Because the virtual machine would choose the
interestingMethod() to call based on the actual class of
the object, which is Subclass. So it will use
Subclass's interestingMethod(). On the other
hand, with invokespecial the virtual machine will select
the method based on the type of the reference, so
Superclass's version of interestingMethod()
will be invoked.
invokespecial and super
When invoking a method with the super keyword, as in
super.someMethod(), you want the superclass's version of a
method to be invoked -- even if the current class overrides the method.
Once again, invokevirtual would invoke the current class's
version, so it can't be used in this situation.
The invokeinterface instruction
The invokeinterface opcode performs the same function as
invokevirtual. The only difference is that
invokeinterface is used when the reference is of an
interface type.
To understand why a separate opcode is necessary for interface references, you must understand a bit about method tables. When the Java virtual machine loads a class file, it may create a method table for the class. (Whether or not a method table is actually created is the decision of each virtual machine designer; however, it is likely that commercial JVMs will create method tables.) A method table is just an array of direct references to the bytecodes for each instance method that can be invoked on an object, including methods inherited from superclasses.

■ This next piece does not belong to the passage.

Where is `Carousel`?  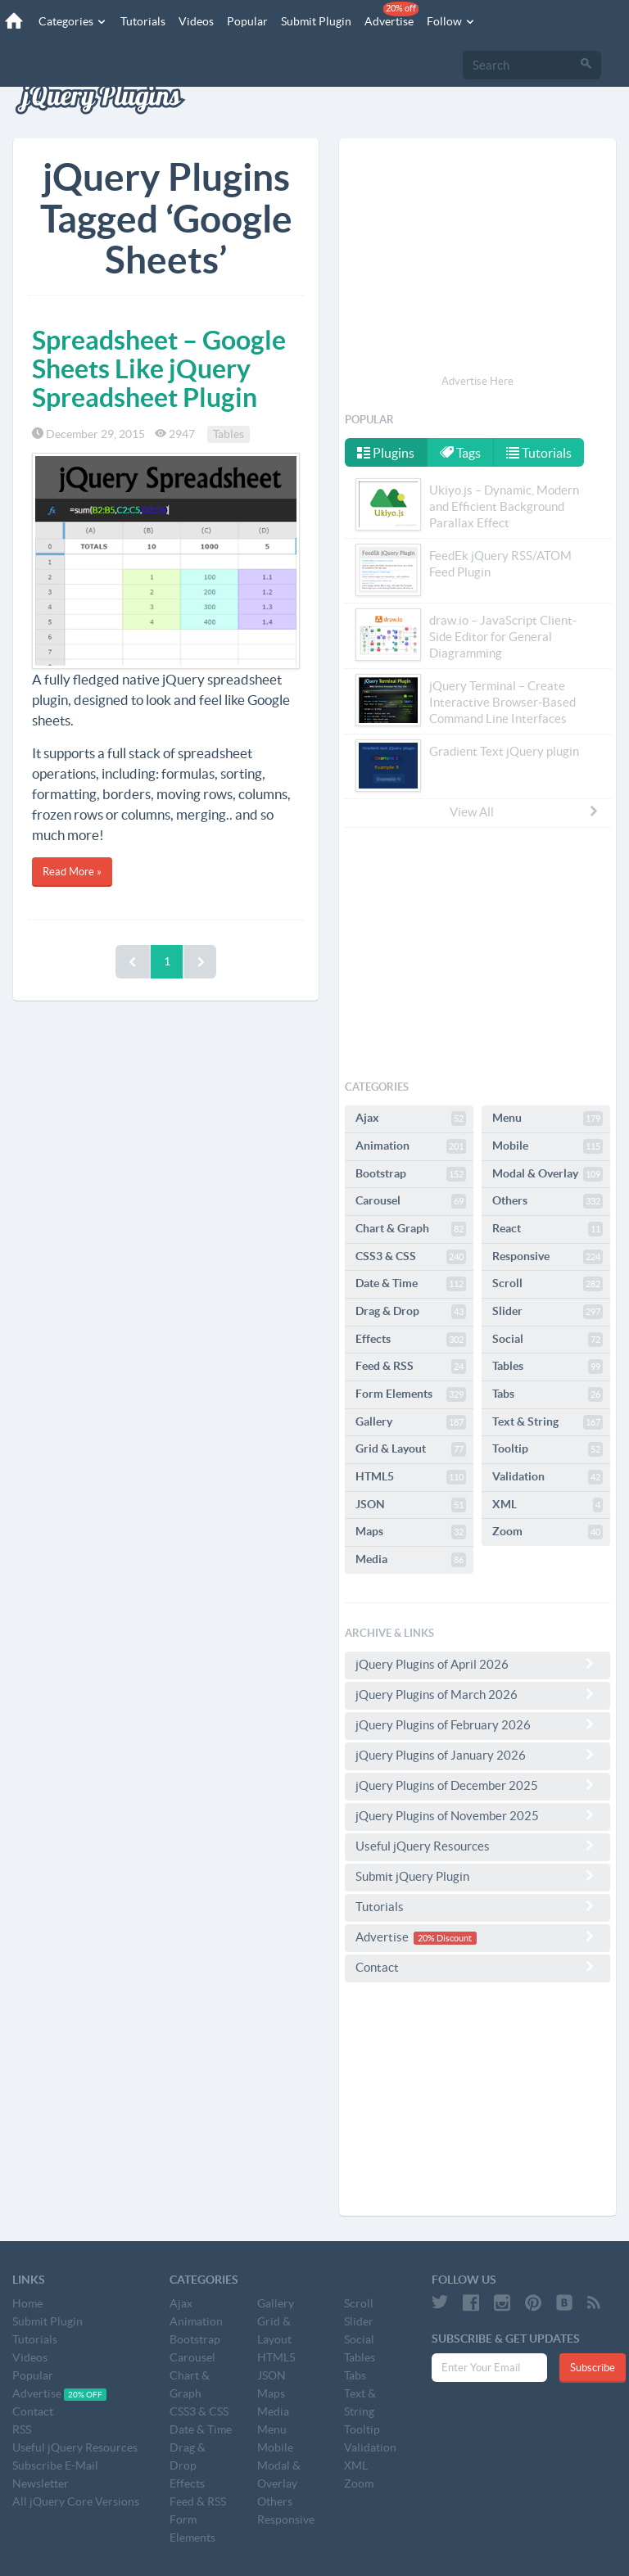
Carousel is located at coordinates (410, 1201). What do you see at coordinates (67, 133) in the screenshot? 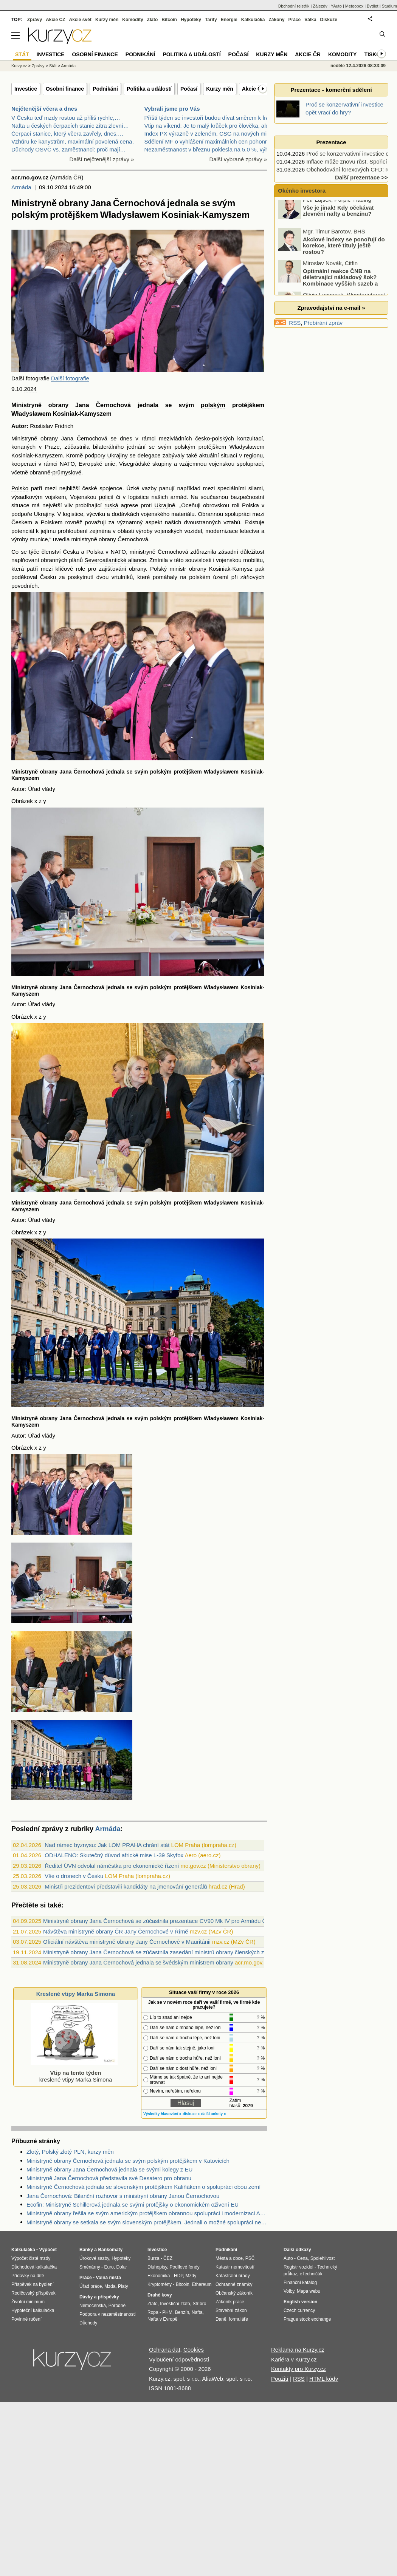
I see `Čerpací stanice, který včera zavřely, dnes,…` at bounding box center [67, 133].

The JVM uses a different opcode to invoke a method given an interface reference because it can't make as many assumptions about the method table offset as it can given a class reference. If the JVM has a class reference, it knows each method will always occupy the same position in the method table, independent of the actual class of the object. This is not true with an interface reference: The method could occupy different locations for different classes that implement the same interface.